Dünyayı saran Korona pandemi sürecinde emperyalist sistemde yaşanan ekonomik kriz faturası, geçmişte olduğu gibi bugünde emekçilere çıkarılmaktadır. Korona pandemi sürecinde, işçi ve emekçileri zorla çalıştırıldığı, zorunlu olarak çalışmak zorunda kaldıkları, işçi aylıkların ödenmediği, yoksulluğun artığı, enflasyonun yükseldiği, kadınların katledildiği, çocuklara şiddetin artığı, yüzbinlerce emekçinin üretim sürecinde pandemi hastalığı sonucu öldüğü, son bir kaç aylık bir süre içinde işçi sınıfı bu barbar sistemin uygulamalarına tanık oldu. Kapitalist devletler, bu süreci kendi lehine çevirerek, büyük tekelerin kasalarına, emekçilerden toplanan para aktarıldı. Kapitalist sisteme karşı mücadele eden emekçilerin üzerine asker ve polis gönderildi, pandemi sürecini kulanarak, emekçilerin sosyal ve demokratik birçok hakları gasp edildi. Tekellerin rahat hareket etmeleri için yasal değişikler yapıldı. Yani üretim içinde olanların vahşi kapitalist sisteme boyun eğmeleri, mevcut koşullar içinde yaşamaları “terbiye” ederek, sokağa çıkan emekçilere kolluk kuvetleri saldırdı.
Korona pandemi süreciyle başlayan saldırılar ileriki dönemde de gelişecektir. Bu saldırının bir kaç ayağı olacaktır.

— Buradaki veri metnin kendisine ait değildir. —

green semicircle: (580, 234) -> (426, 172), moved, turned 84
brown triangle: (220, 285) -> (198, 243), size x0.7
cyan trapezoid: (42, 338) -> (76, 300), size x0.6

Birinci ayağı, emekçilerin direnişiyle burjuvaziden zorla alınan ekonomik demokratik haklara saldırıdır. Bunlar, asgari ücretin düşürülmesi, toplu sözleşmenin fehs edilmesi, işçi grevlerin yasaklanması, burjuvaziye tek taraflı lokavt hakkın verilmesi, 8 saatlik çalışma süresinin uzatılması, sendikal hakkın engellenmesi, yani işçi sınıfın üretimde gelen gücünün önünde engel oluşturacaktır.
İkinci boyut, Kapitalist devletler ve onların uşakları, değişik farklı ülkelerde baskılar artıracaklardır. “Burjuva demokrasi” olarak tabir edilen ülkelerin devlet bünyesinde yeni faşist partiler ortaya çıkarılacaktır. Faşist partilerin gelişmesi önündeki yasal önlemler kaldırılacaktır.
Üçüncüsü, ırk ve mezhep politikalar geliştirilecek; mevcut olan bölgesel savaşlar yaygınlaştıracaktır. Mevcut durumdaki bölgelerde yürütülen gerici emperyalist savaşlar, Ortadoğu ve diğer coğrafyalarda devam edecektir.
Dördüncüsü, kapitalist sistemi reorganize (yenileme, biçim verme) yapılacaktır.
Beşincisi, yaratılan işsizlik sonucu, kadınları belirli üretim sektöründe dıştalayarak, ücretlerin düşük olduğu ve emeğin yoğun olduğu hizmet sektöründe çalıştırılacaktır. Çocukların emeği üretime daha fazla katarak, kadın ve çocuk emeği üzerinde sömürü sağlanacaktır. Toplumda en fazla sömürülen baskı altında olan kesimde bunlardır.
Tabii belirtiğimiz konuların dışında daha geniş kapsamlı saldırılarda olacağı muhakkaktır.
Bütün bunlara rağmen, dünya emekçilerin ayak seslerinin olumlu yönden geldiğini, umut verdiğini biliyoruz. Madalyonun diğer yüzüne baktığımızda ise, dünya genelinde halk hareketleri kapitalist barbarlığa ve erkek şövenizme karşı yaygınlaşarak büyümektedir.
Afrikadan, Asyaya, Avrupadan, Amerkaya kadar kitlesel direnişler sürmektedir. Dünyanın farklı ülkelerinde, “korkmuyoruz, susmuyoruz, itaat etmiyoruz” diyen kadınların ayaklanması, Lübnanda yoksulluk, işsizliğe karşı halk isyanı, Hong Kong‘da özgürlükler için sokak ayaklanması, Amerikada ırkçı yönetime karşı başlayan, Avupada yeşil yeleklerin mücadelesiyle birleşen, “nefes almıyoruz” isyanı. Sosyalistlerin önderliğinde, Hindistan, Filipin‘de gelişen halk savaşı başta olmak üzere yeni toplumsal gelişmelerin açık fay hatlarının kırılması yönünde sürekli orak ve çekiçle dövülmektedir.
Karl Marx ve Friedrich Engels’in 1848’de “Avrupa’da Bir Hayalet Dolaşıyor – Komünizm Hayaleti” belrilemesi yaptı. Bugün Dünyada Bir Hayalet Dolaşıyor – Komünizm Hayaleti.